In [1]:
import subprocess
#import webbrowser
import time

# Streamlit app code
first_data='''
import streamlit as st
import pandas as pd
import os
import requests
import json
from bs4 import BeautifulSoup
import plotly.express as px

# ------------------------------------
# STREAMLIT UI HEADER
# ------------------------------------
st.set_page_config(page_title="Universal Data Pipeline", layout="wide")
st.title("📊 Universal Data Pipeline")
st.markdown("""
Welcome!

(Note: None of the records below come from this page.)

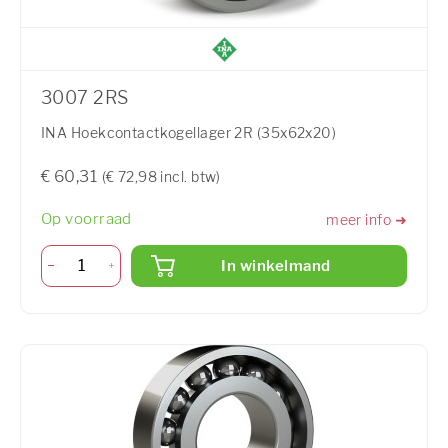
3007 2RS
INA Hoekcontactkogellager 2R (35x62x20)
€ 60,31
(€ 72,98 incl. btw)
Op voorraad
meer info ➜
In winkelmand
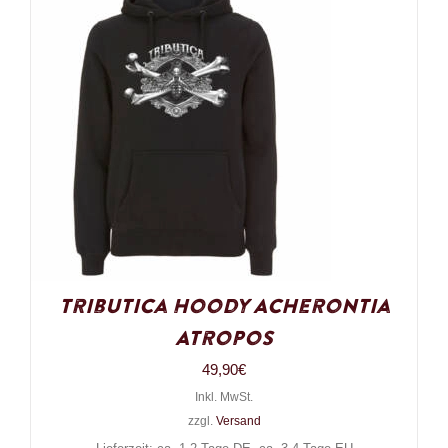
Tributica Hoody Acherontia
Atropos
49,90
€
Inkl. MwSt.
zzgl.
Versand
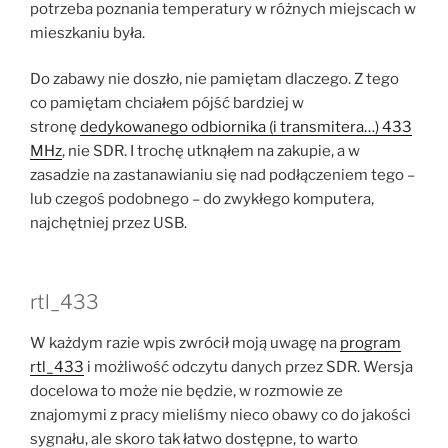
potrzeba poznania temperatury w różnych miejscach w
mieszkaniu była.
Do zabawy nie doszło, nie pamiętam dlaczego.
Z tego
co pamiętam chciałem pójść bardziej w
stronę
dedykowanego odbiornika (i transmitera…) 433
MHz
, nie SDR. I trochę utknąłem na zakupie, a w
zasadzie na zastanawianiu się nad podłączeniem tego –
lub czegoś podobnego – do zwykłego komputera,
najchętniej przez USB.
rtl_433
W każdym razie wpis zwrócił moją uwagę na
program
rtl_433
i możliwość odczytu danych przez SDR. Wersja
docelowa to może nie będzie, w rozmowie ze
znajomymi z pracy mieliśmy nieco obawy co do jakości
sygnału, ale skoro tak łatwo dostępne, to warto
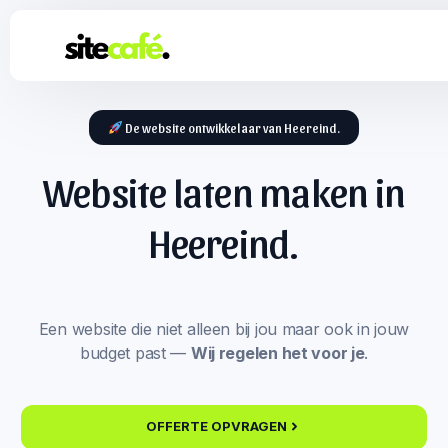
De website ontwikkelaar van Heereind.
Website laten maken in
Heereind.
Een website die niet alleen bij jou maar ook in jouw
budget past —
Wij regelen het voor je
.
OFFERTE OPVRAGEN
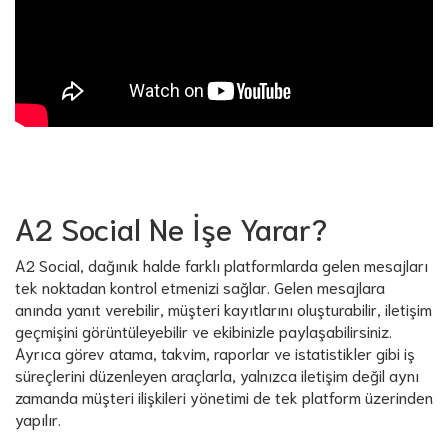
A2 Social Ne İşe Yarar?
A2 Social, dağınık halde farklı platformlarda gelen mesajları
tek noktadan kontrol etmenizi sağlar. Gelen mesajlara
anında yanıt verebilir, müşteri kayıtlarını oluşturabilir, iletişim
geçmişini görüntüleyebilir ve ekibinizle paylaşabilirsiniz.
Ayrıca görev atama, takvim, raporlar ve istatistikler gibi iş
süreçlerini düzenleyen araçlarla, yalnızca iletişim değil aynı
zamanda müşteri ilişkileri yönetimi de tek platform üzerinden
yapılır.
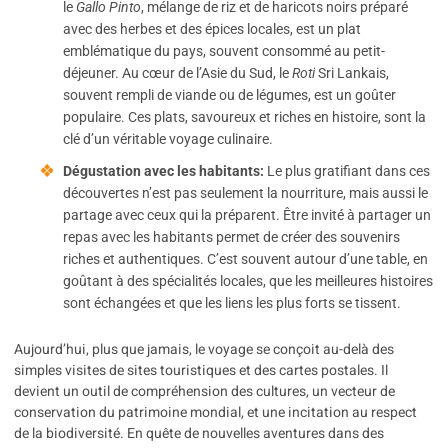
le
Gallo Pinto
, mélange de riz et de haricots noirs préparé
avec des herbes et des épices locales, est un plat
emblématique du pays, souvent consommé au petit-
déjeuner. Au cœur de l’Asie du Sud, le
Roti
Sri Lankais,
souvent rempli de viande ou de légumes, est un goûter
populaire. Ces plats, savoureux et riches en histoire, sont la
clé d’un véritable voyage culinaire.
Dégustation avec les habitants:
Le plus gratifiant dans ces
découvertes n’est pas seulement la nourriture, mais aussi le
partage avec ceux qui la préparent. Être invité à partager un
repas avec les habitants permet de créer des souvenirs
riches et authentiques. C’est souvent autour d’une table, en
goûtant à des spécialités locales, que les meilleures histoires
sont échangées et que les liens les plus forts se tissent.
Aujourd’hui, plus que jamais, le voyage se conçoit au-delà des
simples visites de sites touristiques et des cartes postales. Il
devient un outil de compréhension des cultures, un vecteur de
conservation du patrimoine mondial, et une incitation au respect
de la biodiversité. En quête de nouvelles aventures dans des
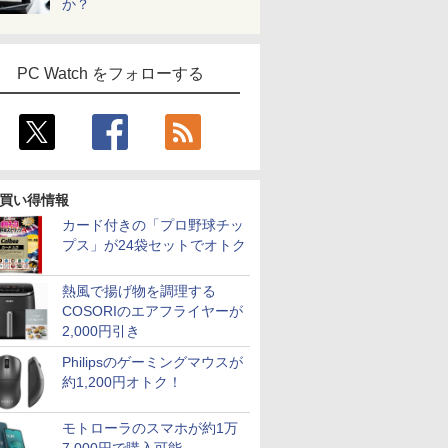
か？
PC Watch をフォローする
買い得情報
カード付きの「プロ野球チッ
プス」が24袋セットでオトク
熱風で揚げ物を調理する
COSORIのエアフライヤーが
2,000円引き
Philipsのゲーミングマウスが
約1,200円オトク！
モトローラのスマホが約1万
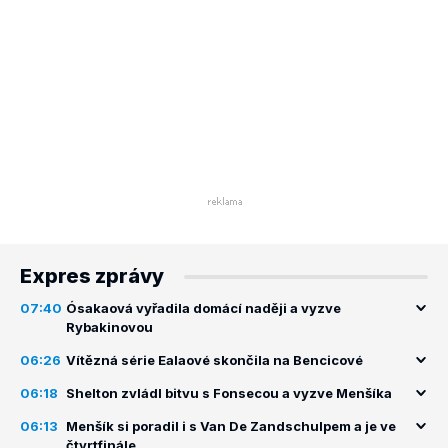
Expres zprávy
07:40
Ósakaová vyřadila domácí naději a vyzve
Rybakinovou
06:26
Vítězná série Ealaové skončila na Bencicové
06:18
Shelton zvládl bitvu s Fonsecou a vyzve Menšíka
06:13
Menšík si poradil i s Van De Zandschulpem a je ve
čtvrtfinále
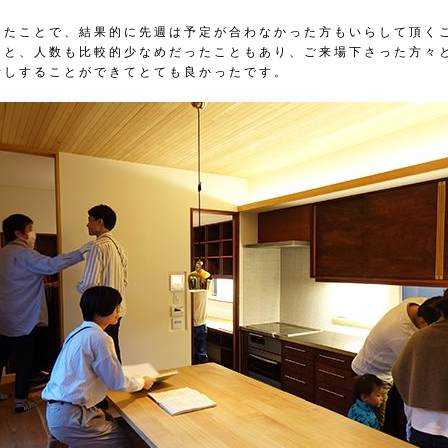
したことで、結果的に先週は予定が合わなかった方もいらして頂く
とと、人数も比較的少なめだったこともあり、ご来場下さった方々
話しすることができてとても良かったです。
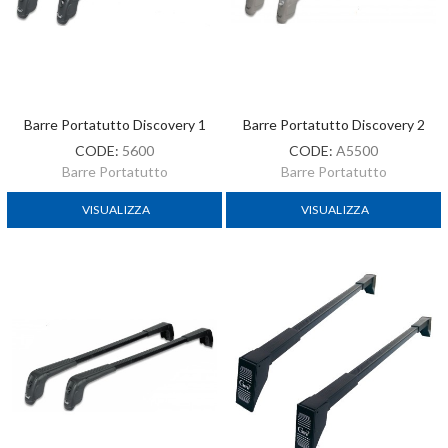
Barre Portatutto Discovery 1
Barre Portatutto Discovery 2
CODE:
5600
CODE:
A5500
Barre Portatutto
Barre Portatutto
VISUALIZZA
VISUALIZZA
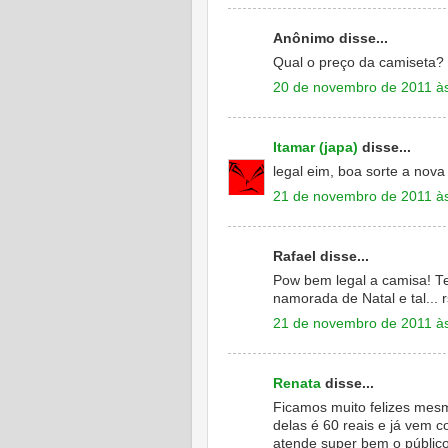
Anônimo disse...
Qual o preço da camiseta? 
20 de novembro de 2011 à
Itamar (japa)
disse...
legal eim, boa sorte a nova
21 de novembro de 2011 à
Rafael disse...
Pow bem legal a camisa! T
namorada de Natal e tal... r
21 de novembro de 2011 à
Renata
disse...
Ficamos muito felizes mes
delas é 60 reais e já vem c
atende super bem o público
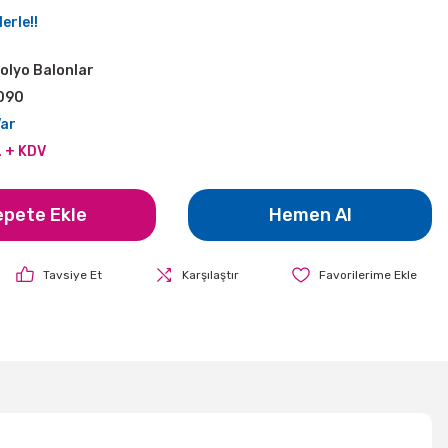
erle!!
olyo Balonlar
090
Var
L + KDV
epete Ekle
Hemen Al
Tavsiye Et
Karşılaştır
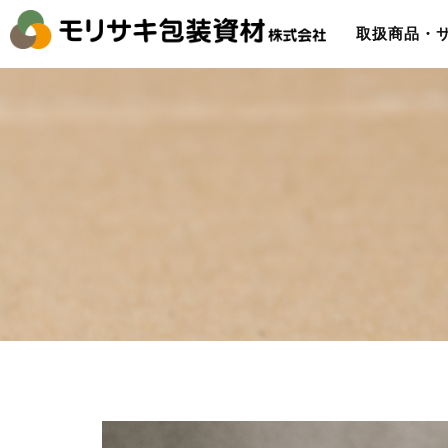
取扱商品・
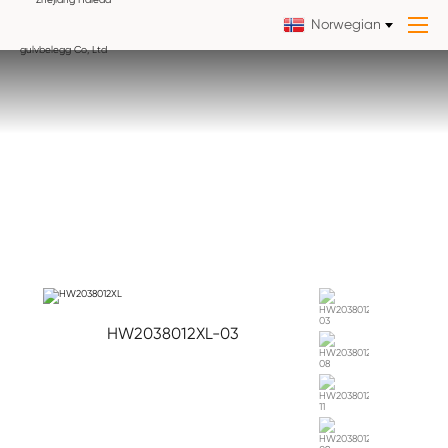
Norwegian
HW2038012XL-03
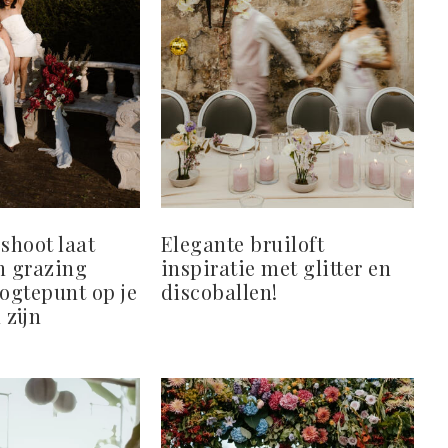
 shoot laat
Elegante bruiloft
n grazing
inspiratie met glitter en
oogtepunt op je
discoballen!
 zijn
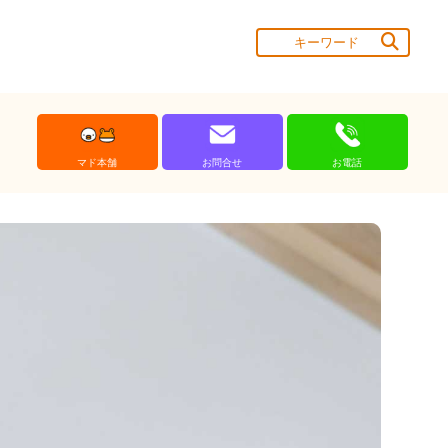
マド本舗
お問合せ
お電話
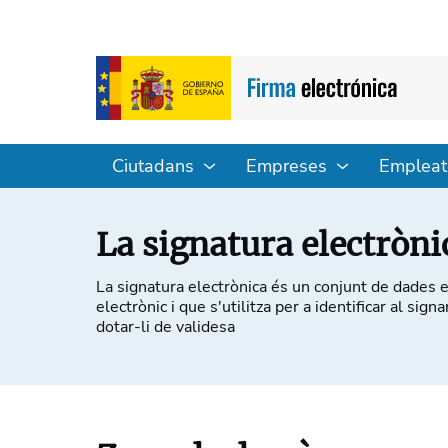
Ciutadans
Empreses
Empleat
La signatura electròni
La signatura electrònica és un conjunt de dades
electrònic i que s'utilitza per a identificar al si
dotar-li de validesa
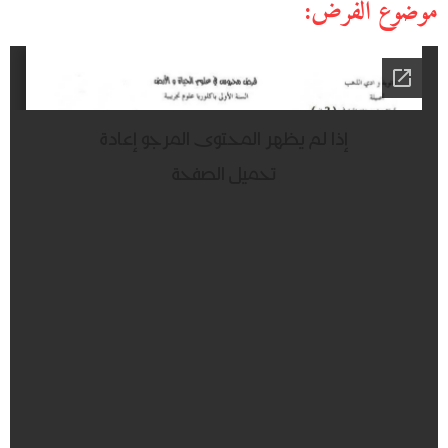
موضوع الفرض:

Upload your data, clean it, explore it, and visualize it — all in one app.
""")

# ------------------------------------
# STEP 1: Load Data (from file, API, URL, etc.)
# ------------------------------------
st.header("📥 Step 1: Load Your Data")

# File uploader
file = st.file_uploader("Upload data file (.csv, .tsv, .xlsx, .json):", type=['csv', 'tsv', 'xlsx', 'json'])

data_source = st.radio("Or choose another source:", ["None", "Paste API URL", "Paste Web URL (HTML table)"])

if file:
    ext = os.path.splitext(file.name)[1]
    if ext == ".csv":
        df = pd.read_csv(file)
    elif ext == ".tsv":
        df = pd.read_csv(file, sep='\t')
    elif ext == ".xlsx":
        df = pd.read_excel(file)
    elif ext == ".json":
        df = pd.read_json(file)
    st.success("✅ Data loaded successfully from uploaded file.")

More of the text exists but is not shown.